Your task.
The listing below must be given again in full, exactly.

Records shown.
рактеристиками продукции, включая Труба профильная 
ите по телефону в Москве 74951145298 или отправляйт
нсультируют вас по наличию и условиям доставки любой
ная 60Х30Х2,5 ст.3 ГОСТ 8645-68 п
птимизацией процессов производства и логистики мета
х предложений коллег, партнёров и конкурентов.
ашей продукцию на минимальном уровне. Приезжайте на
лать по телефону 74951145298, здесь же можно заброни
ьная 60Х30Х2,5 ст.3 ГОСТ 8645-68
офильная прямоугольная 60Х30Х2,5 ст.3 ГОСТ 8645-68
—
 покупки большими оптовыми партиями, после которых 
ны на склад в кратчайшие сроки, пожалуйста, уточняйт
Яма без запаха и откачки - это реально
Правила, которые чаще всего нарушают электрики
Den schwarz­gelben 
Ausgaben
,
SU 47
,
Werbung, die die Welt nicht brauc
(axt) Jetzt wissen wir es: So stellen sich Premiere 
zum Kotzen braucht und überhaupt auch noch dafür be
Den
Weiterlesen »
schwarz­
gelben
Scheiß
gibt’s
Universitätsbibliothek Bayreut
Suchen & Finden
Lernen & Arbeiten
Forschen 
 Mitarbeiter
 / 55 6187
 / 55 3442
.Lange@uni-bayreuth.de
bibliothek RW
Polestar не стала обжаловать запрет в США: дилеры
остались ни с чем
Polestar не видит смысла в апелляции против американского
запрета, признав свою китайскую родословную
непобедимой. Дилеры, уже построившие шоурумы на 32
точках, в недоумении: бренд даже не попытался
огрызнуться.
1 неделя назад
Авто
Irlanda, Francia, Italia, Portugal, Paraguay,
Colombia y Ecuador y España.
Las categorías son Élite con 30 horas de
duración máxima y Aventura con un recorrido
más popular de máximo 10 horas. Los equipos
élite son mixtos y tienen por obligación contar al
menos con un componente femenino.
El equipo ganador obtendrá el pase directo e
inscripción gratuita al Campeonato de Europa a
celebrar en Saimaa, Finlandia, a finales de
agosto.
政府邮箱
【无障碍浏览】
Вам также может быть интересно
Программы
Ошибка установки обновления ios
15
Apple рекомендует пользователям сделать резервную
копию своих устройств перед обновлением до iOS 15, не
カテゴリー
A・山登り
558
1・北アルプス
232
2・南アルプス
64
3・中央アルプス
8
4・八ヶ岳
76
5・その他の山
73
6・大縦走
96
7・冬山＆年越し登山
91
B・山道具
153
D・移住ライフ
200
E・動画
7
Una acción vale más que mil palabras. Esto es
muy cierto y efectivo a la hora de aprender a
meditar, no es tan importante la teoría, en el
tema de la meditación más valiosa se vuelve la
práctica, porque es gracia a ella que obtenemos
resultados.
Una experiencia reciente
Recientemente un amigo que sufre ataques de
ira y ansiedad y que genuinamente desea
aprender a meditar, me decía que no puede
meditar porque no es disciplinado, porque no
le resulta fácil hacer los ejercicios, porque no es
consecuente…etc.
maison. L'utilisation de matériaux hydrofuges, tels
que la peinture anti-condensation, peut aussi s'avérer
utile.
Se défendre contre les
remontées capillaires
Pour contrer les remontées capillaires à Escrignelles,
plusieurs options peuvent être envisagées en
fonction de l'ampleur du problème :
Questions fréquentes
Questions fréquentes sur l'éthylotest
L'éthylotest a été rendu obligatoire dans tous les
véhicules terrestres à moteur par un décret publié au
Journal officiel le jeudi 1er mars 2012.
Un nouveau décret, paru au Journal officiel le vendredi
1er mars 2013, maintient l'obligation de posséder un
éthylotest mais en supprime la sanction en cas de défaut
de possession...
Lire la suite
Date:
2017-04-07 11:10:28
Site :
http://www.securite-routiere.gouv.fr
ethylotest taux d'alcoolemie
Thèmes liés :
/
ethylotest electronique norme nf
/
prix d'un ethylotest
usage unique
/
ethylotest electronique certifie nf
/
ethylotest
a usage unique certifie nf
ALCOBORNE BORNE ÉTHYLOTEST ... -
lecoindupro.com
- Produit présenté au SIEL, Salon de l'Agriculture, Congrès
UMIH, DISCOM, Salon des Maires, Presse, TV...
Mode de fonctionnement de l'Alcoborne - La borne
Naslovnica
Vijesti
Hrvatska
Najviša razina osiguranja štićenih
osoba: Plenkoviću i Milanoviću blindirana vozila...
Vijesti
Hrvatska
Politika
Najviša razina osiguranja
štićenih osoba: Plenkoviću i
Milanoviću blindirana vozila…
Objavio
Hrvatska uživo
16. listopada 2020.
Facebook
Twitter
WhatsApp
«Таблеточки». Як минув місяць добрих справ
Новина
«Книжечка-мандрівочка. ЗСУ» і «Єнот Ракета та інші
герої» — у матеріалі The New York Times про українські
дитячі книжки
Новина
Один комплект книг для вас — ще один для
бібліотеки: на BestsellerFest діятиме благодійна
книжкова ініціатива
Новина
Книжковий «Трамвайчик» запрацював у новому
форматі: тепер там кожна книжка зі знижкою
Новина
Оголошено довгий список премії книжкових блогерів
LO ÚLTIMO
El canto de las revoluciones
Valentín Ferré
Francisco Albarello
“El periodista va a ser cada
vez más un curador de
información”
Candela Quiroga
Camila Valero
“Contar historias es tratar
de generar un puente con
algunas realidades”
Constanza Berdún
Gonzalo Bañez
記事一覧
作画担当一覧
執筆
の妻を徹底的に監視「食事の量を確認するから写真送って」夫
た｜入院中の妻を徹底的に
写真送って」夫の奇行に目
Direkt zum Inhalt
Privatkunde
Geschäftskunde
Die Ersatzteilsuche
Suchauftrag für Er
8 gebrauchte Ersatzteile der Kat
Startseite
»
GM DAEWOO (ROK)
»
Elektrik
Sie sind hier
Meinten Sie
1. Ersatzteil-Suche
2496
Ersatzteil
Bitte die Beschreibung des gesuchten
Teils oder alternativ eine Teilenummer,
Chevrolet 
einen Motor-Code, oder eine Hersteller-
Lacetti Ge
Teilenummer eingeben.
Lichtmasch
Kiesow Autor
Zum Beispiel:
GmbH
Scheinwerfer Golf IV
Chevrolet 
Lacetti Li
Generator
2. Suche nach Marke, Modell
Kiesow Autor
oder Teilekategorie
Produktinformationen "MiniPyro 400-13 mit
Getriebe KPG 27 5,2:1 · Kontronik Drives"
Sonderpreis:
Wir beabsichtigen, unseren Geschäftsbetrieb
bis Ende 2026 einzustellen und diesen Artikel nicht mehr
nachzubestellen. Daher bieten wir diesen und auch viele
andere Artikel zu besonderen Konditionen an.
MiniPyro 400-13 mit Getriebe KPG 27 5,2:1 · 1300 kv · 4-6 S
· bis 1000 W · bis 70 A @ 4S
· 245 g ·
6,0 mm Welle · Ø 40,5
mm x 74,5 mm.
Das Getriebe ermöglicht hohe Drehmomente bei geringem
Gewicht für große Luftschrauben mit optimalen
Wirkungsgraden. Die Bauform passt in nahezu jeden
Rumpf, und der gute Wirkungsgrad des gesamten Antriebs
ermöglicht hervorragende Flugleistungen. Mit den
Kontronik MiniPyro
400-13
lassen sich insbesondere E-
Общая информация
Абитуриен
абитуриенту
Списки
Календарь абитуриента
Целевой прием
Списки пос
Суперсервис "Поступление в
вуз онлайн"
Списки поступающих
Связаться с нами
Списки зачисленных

Written answer.
рактеристиками продукции, включая Труба профильная 
ите по телефону в Москве 74951145298 или отправляйт
нсультируют вас по наличию и условиям доставки любой
ная 60Х30Х2,5 ст.3 ГОСТ 8645-68 п
птимизацией процессов производства и логистики мета
х предложений коллег, партнёров и конкурентов.
ашей продукцию на минимальном уровне. Приезжайте на
лать по телефону 74951145298, здесь же можно заброни
ьная 60Х30Х2,5 ст.3 ГОСТ 8645-68
офильная прямоугольная 60Х30Х2,5 ст.3 ГОСТ 8645-68
—
 покупки большими оптовыми партиями, после которых 
ны на склад в кратчайшие сроки, пожалуйста, уточняйт
Яма без запаха и откачки - это реально
Правила, которые чаще всего нарушают электрики
Den schwarz­gelben 
Ausgaben
,
SU 47
,
Werbung, die die Welt nicht brauc
(axt) Jetzt wissen wir es: So stellen sich Premiere 
zum Kotzen braucht und überhaupt auch noch dafür be
Den
Weiterlesen »
schwarz­
gelben
Scheiß
gibt’s
Universitätsbibliothek Bayreut
Suchen & Finden
Lernen & Arbeiten
Forschen 
 Mitarbeiter
 / 55 6187
 / 55 3442
.Lange@uni-bayreuth.de
bibliothek RW
Polestar не стала обжаловать запрет в США: дилеры
остались ни с чем
Polestar не видит смысла в апелляции против американского
запрета, признав свою китайскую родословную
непобедимой. Дилеры, уже построившие шоурумы на 32
точках, в недоумении: бренд даже не попытался
огрызнуться.
1 неделя назад
Авто
Irlanda, Francia, Italia, Portugal, Paraguay,
Colombia y Ecuador y España.
Las categorías son Élite con 30 horas de
duración máxima y Aventura con un recorrido
más popular de máximo 10 horas. Los equipos
élite son mixtos y tienen por obligación contar al
menos con un componente femenino.
El equipo ganador obtendrá el pase directo e
inscripción gratuita al Campeonato de Europa a
celebrar en Saimaa, Finlandia, a finales de
agosto.
政府邮箱
【无障碍浏览】
Вам также может быть интересно
Программы
Ошибка установки обновления ios
15
Apple рекомендует пользователям сделать резервную
копию своих устройств перед обновлением до iOS 15, не
カテゴリー
A・山登り
558
1・北アルプス
232
2・南アルプス
64
3・中央アルプス
8
4・八ヶ岳
76
5・その他の山
73
6・大縦走
96
7・冬山＆年越し登山
91
B・山道具
153
D・移住ライフ
200
E・動画
7
Una acción vale más que mil palabras. Esto es
muy cierto y efectivo a la hora de aprender a
meditar, no es tan importante la teoría, en el
tema de la meditación más valiosa se vuelve la
práctica, porque es gracia a ella que obtenemos
resultados.
Una experiencia reciente
Recientemente un amigo que sufre ataques de
ira y ansiedad y que genuinamente desea
aprender a meditar, me decía que no puede
meditar porque no es disciplinado, porque no
le resulta fácil hacer los ejercicios, porque no es
consecuente…etc.
maison. L'utilisation de matériaux hydrofuges, tels
que la peinture anti-condensation, peut aussi s'avérer
utile.
Se défendre contre les
remontées capillaires
Pour contrer les remontées capillaires à Escrignelles,
plusieurs options peuvent être envisagées en
fonction de l'ampleur du problème :
Questions fréquentes
Questions fréquentes sur l'éthylotest
L'éthylotest a été rendu obligatoire dans tous les
véhicules terrestres à moteur par un décret publié au
Journal officiel le jeudi 1er mars 2012.
Un nouveau décret, paru au Journal officiel le vendredi
1er mars 2013, maintient l'obligation de posséder un
éthylotest mais en supprime la sanction en cas de défaut
de possession...
Lire la suite
Date:
2017-04-07 11:10:28
Site :
http://www.securite-routiere.gouv.fr
ethylotest taux d'alcoolemie
Thèmes liés :
/
ethylotest electronique norme nf
/
prix d'un ethylotest
usage unique
/
ethylotest electronique certifie nf
/
ethylotest
a usage unique certifie nf
ALCOBORNE BORNE ÉTHYLOTEST ... -
lecoindupro.com
- Produit présenté au SIEL, Salon de l'Agriculture, Congrès
UMIH, DISCOM, Salon des Maires, Presse, TV...
Mode de fonctionnement de l'Alcoborne - La borne
Naslovnica
Vijesti
Hrvatska
Najviša razina osiguranja štićenih
osoba: Plenkoviću i Milanoviću blindirana vozila...
Vijesti
Hrvatska
Politika
Najviša razina osiguranja
štićenih osoba: Plenkoviću i
Milanoviću blindirana vozila…
Objavio
Hrvatska uživo
16. listopada 2020.
Facebook
Twitter
WhatsApp
«Таблеточки». Як минув місяць добрих справ
Новина
«Книжечка-мандрівочка. ЗСУ» і «Єнот Ракета та інші
герої» — у матеріалі The New York Times про українські
дитячі книжки
Новина
Один комплект книг для вас — ще один для
бібліотеки: на BestsellerFest діятиме благодійна
книжкова ініціатива
Новина
Книжковий «Трамвайчик» запрацював у новому
форматі: тепер там кожна книжка зі знижкою
Новина
Оголошено довгий список премії книжкових блогерів
LO ÚLTIMO
El canto de las revoluciones
Valentín Ferré
Francisco Albarello
“El periodista va a ser cada
vez más un curador de
información”
Candela Quiroga
Camila Valero
“Contar historias es tratar
de generar un puente con
algunas realidades”
Constanza Berdún
Gonzalo Bañez
記事一覧
作画担当一覧
執筆
の妻を徹底的に監視「食事の量を確認するから写真送って」夫
た｜入院中の妻を徹底的に
写真送って」夫の奇行に目
Direkt zum Inhalt
Privatkunde
Geschäftskunde
Die Ersatzteilsuche
Suchauftrag für Er
8 gebrauchte Ersatzteile der Kat
Startseite
»
GM DAEWOO (ROK)
»
Elektrik
Sie sind hier
Meinten Sie
1. Ersatzteil-Suche
2496
Ersatzteil
Bitte die Beschreibung des gesuchten
Teils oder alternativ eine Teilenummer,
Chevrolet 
einen Motor-Code, oder eine Hersteller-
Lacetti Ge
Teilenummer eingeben.
Lichtmasch
Kiesow Autor
Zum Beispiel:
GmbH
Scheinwerfer Golf IV
Chevrolet 
Lacetti Li
Generator
2. Suche nach Marke, Modell
Kiesow Autor
oder Teilekategorie
Produktinformationen "MiniPyro 400-13 mit
Getriebe KPG 27 5,2:1 · Kontronik Drives"
Sonderpreis:
Wir beabsichtigen, unseren Geschäftsbetrieb
bis Ende 2026 einzustellen und diesen Artikel nicht mehr
nachzubestellen. Daher bieten wir diesen und auch viele
andere Artikel zu besonderen Konditionen an.
MiniPyro 400-13 mit Getriebe KPG 27 5,2:1 · 1300 kv · 4-6 S
· bis 1000 W · bis 70 A @ 4S
· 245 g ·
6,0 mm Welle · Ø 40,5
mm x 74,5 mm.
Das Getriebe ermöglicht hohe Drehmomente bei geringem
Gewicht für große Luftschrauben mit optimalen
Wirkungsgraden. Die Bauform passt in nahezu jeden
Rumpf, und der gute Wirkungsgrad des gesamten Antriebs
ermöglicht hervorragende Flugleistungen. Mit den
Kontronik MiniPyro
400-13
lassen sich insbesondere E-
Общая информация
Абитуриен
абитуриенту
Списки
Календарь абитуриента
Целевой прием
Списки пос
Суперсервис "Поступление в
вуз онлайн"
Списки поступающих
Связаться с нами
Списки зачисленных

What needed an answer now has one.